== Raw data ==

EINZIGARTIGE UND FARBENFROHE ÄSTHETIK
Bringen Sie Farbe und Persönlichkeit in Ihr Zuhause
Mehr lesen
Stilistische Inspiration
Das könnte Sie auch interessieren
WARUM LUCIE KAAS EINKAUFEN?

===
== Raw data ==

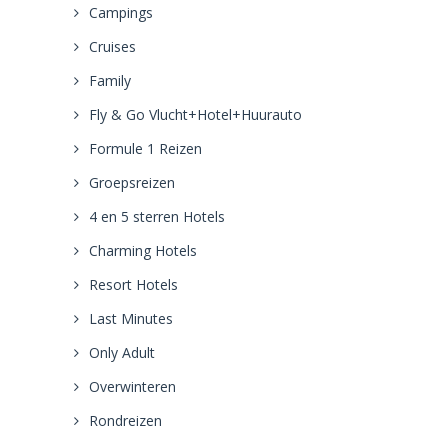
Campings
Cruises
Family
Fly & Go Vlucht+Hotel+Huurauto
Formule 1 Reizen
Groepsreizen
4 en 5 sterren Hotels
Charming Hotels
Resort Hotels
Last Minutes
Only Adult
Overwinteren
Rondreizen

===

== Task item ==
Find the lines of the listing above that hold "Hotels". Please copy them.

== Your solution ==
4 en 5 sterren Hotels
Charming Hotels
Resort Hotels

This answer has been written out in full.